EXERCISE INSTRUCTIONS:
Return all of the data exactly, with nothing left out but the pictures.

%%

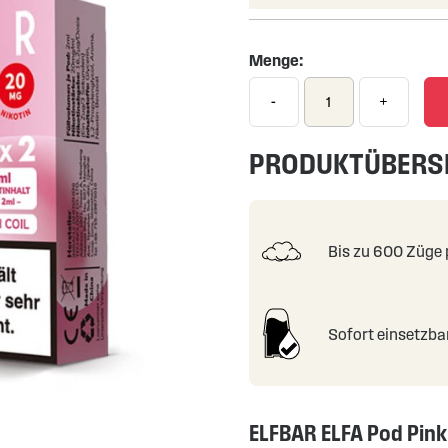
Menge:
-
+
PRODUKTÜBERS
Bis zu 600 Züge 
Sofort einsetzba
ELFBAR ELFA Pod Pink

%%

SOLUTION FOR THIS TASK:
Menge:
-
+
PRODUKTÜBERS
Bis zu 600 Züge 
Sofort einsetzba
ELFBAR ELFA Pod Pink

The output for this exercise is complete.